Pourquoi l'art préhistorique ? Jean Clottes Folio Essai
Présentation par l’éditeur :
Les hommes des Temps glaciaires ont pénétré dans les grottes profondes pour y dessiner et s’y livrer à de mystérieuses cérémonies, dont parois et sols portent à l’occasion les traces. Ils ont aussi orné les parois de certains abris ou ils habitaient de leurs gravures, peintures et sculptures représentant le plus souvent des animaux. Parfois, ce furent sur des roches isolées dans la nature ou au bord de rivières que des gravures se sont exceptionnellement conservées. Tenter d’approcher les raisons qui guidèrent ces gens peut paraître une gageure. Nombre de spécialistes esquivent la question du « Pourquoi ? », lui préférant le « Quoi ? » (description et étude des thèmes représentés, que l’on veut aussi complètes et « objectives » que possible), le « Quand ? » (problèmes de datation et de chronologie) et le « Comment » (étude minutieuse des techniques utilisées).

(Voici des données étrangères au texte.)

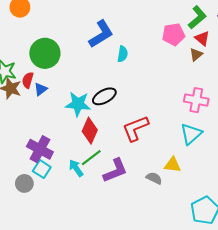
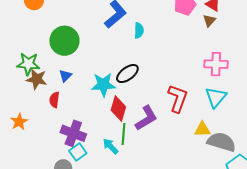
red semicircle: (28, 80) -> (54, 100), moved
red L-shape: (135, 128) -> (178, 98), moved, turned 140
green line: (91, 158) -> (124, 134), turned -40
cyan square: (42, 169) -> (78, 152), turned 30
purple L-shape: (115, 171) -> (146, 118), moved
gray semicircle: (154, 178) -> (222, 142), moved, size x1.8

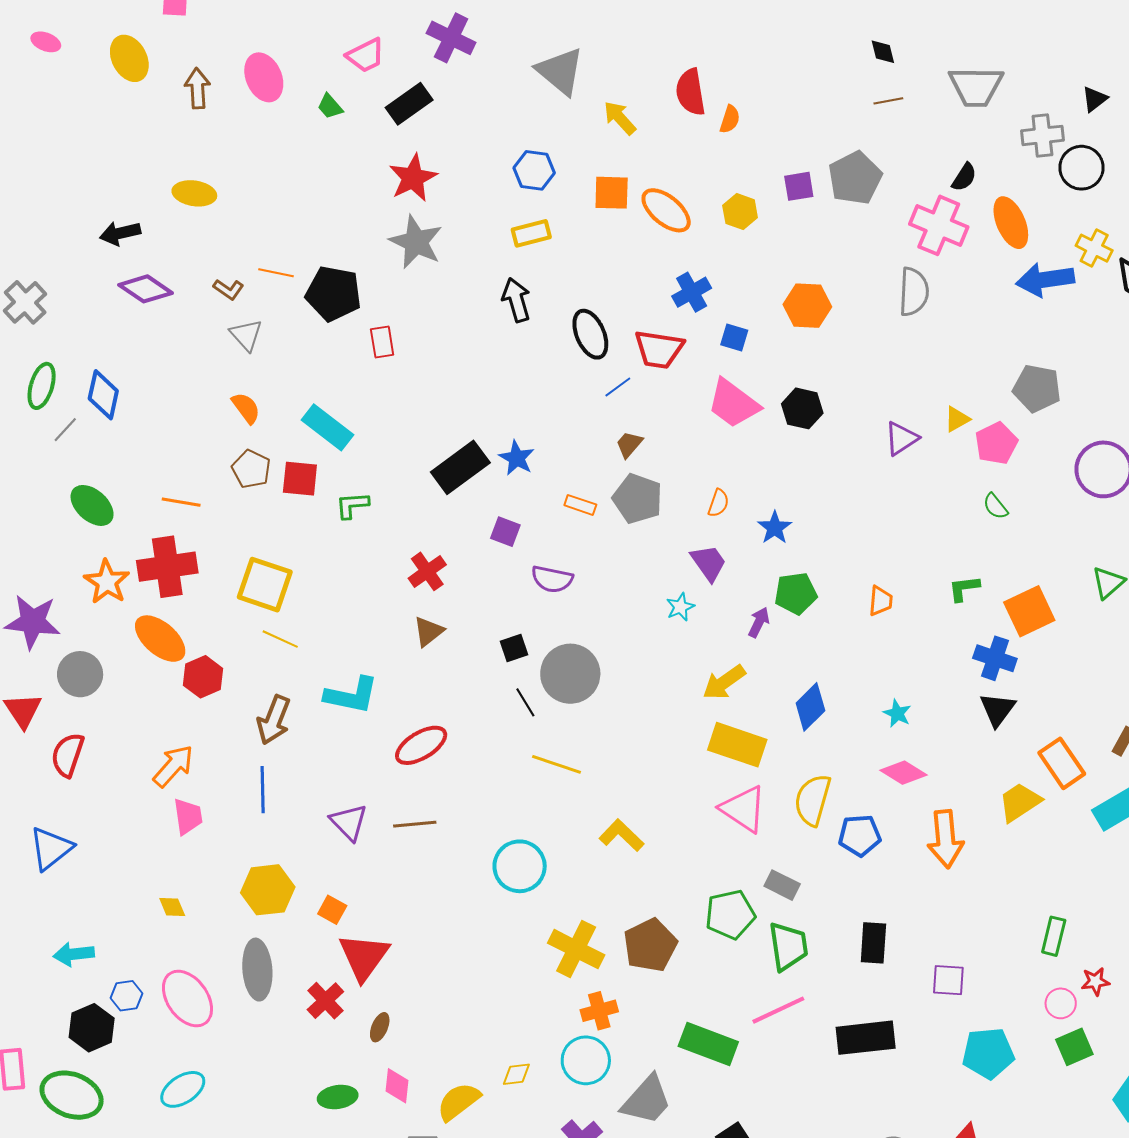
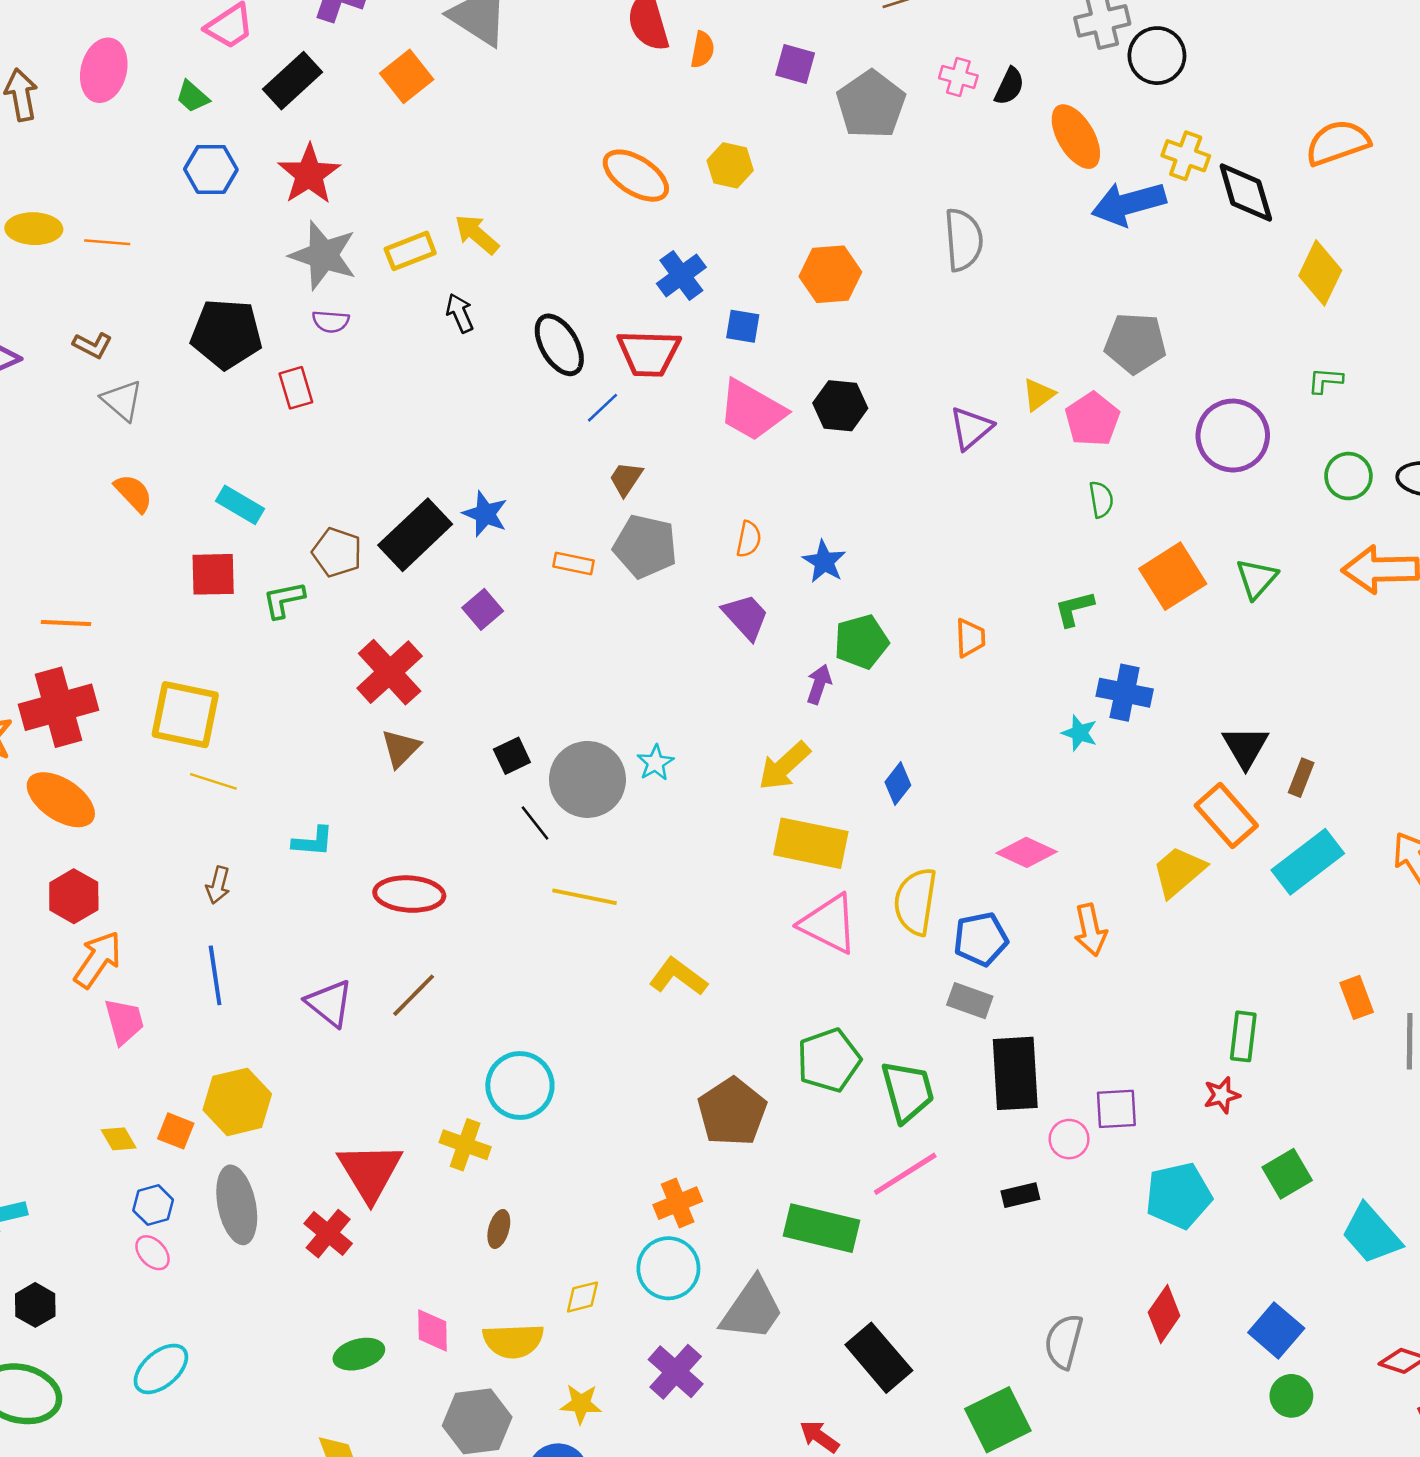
pink ellipse: (264, 77) -> (104, 70), turned 45
yellow arrow: (620, 118) -> (477, 234), moved
blue hexagon: (534, 170) -> (211, 169), moved
purple square: (799, 186) -> (795, 64), moved, turned 32
orange square: (612, 193) -> (407, 76), moved, turned -33
pink cross: (939, 225) -> (958, 77), moved, size x0.5
yellow rectangle: (531, 233) -> (410, 251), moved
orange line: (276, 273) -> (107, 242), moved
black arrow: (516, 300) -> (460, 313), size x0.7
cyan rectangle: (327, 427) -> (240, 505), size x0.7
brown pentagon: (251, 469) -> (337, 552), moved
green semicircle: (995, 506) -> (1101, 499), turned -144
purple square: (505, 532) -> (483, 609), turned 36
red cross: (427, 571) -> (390, 672), size x1.4
purple semicircle: (552, 579) -> (331, 321), moved, size x0.7
cyan star: (680, 607) -> (655, 763), moved
orange square: (1029, 611) -> (1173, 576), moved
red hexagon: (203, 677) -> (74, 896), moved
cyan L-shape: (352, 695) -> (313, 841), size x0.6
blue diamond: (810, 707) -> (898, 784), size x0.7
black triangle: (997, 709) -> (1245, 747), moved
cyan star: (897, 713) -> (1080, 733), moved
brown arrow: (274, 720) -> (218, 885), size x0.6
red ellipse: (421, 745) -> (409, 894), turned 42
brown line: (415, 824) -> (414, 995), turned -33
orange arrow: (946, 839) -> (1090, 930), size x0.7
cyan circle: (520, 866) -> (520, 1086), moved
gray rectangle: (782, 885) -> (970, 1001), moved
orange square: (332, 910) -> (176, 1131), moved
black rectangle: (873, 943) -> (1015, 1073), size x1.4
yellow cross: (576, 949) -> (465, 1145), moved, size x0.7
red star: (1095, 981) -> (1222, 1095), moved
blue hexagon: (127, 996) -> (153, 1205), moved
pink ellipse: (187, 999) -> (153, 1253), size x0.5
pink circle: (1061, 1003) -> (1069, 1139), moved
brown ellipse: (380, 1027) -> (499, 1229), moved
black hexagon: (92, 1028) -> (35, 1305), size x0.7
black rectangle: (866, 1038) -> (1020, 1195), size x0.5
yellow semicircle: (459, 1102) -> (513, 1341), turned -138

Jean Clottes s’est attaqué à cette question. après une longue carrière de chercheur essentiellement consacrée à des fouilles archéologiques, surtout en grottes et en abris, qui éclairent les modes de vie des paléolithiques, il s’est intéressé à leurs croyances et à leurs conceptions du monde, telles qu’elles devaient s’exprimer dans les grottes ornées, bien mieux sans doute que ce que l’on pouvait en saisir dans les outillages et les restes de leurs activités journalières révélés par les fouilles. Ses fouilles sur tous les continents l’ont conduit à une réflexion comparative : les aborigènes australiens ou Indiens des Amériques par exemple, ont préservé un état d’esprit, une attitude vis-à-vis de la nature et du monde qui remonte à la nuit des temps. Au cours de ces déplacements, Jean Clottes a rencontré David Lewis-Williams, préhistorien sud-africain qui étudie depuis longtemps l’art, la religion et les coutumes des Boschimans du sud de l’Afrique. Il eut l’idée que l’art des paléolithiques, comme celui des artistes San, avait pu être réalise dans le cadre d’une religion de type chamanique. Une collaboration naquit. C’est, de toutes les hypothèses que Jean Clottes recense dans cet ouvrage pour le grand public, celle qui lui parait la plus féconde, car elle explique le plus de faits.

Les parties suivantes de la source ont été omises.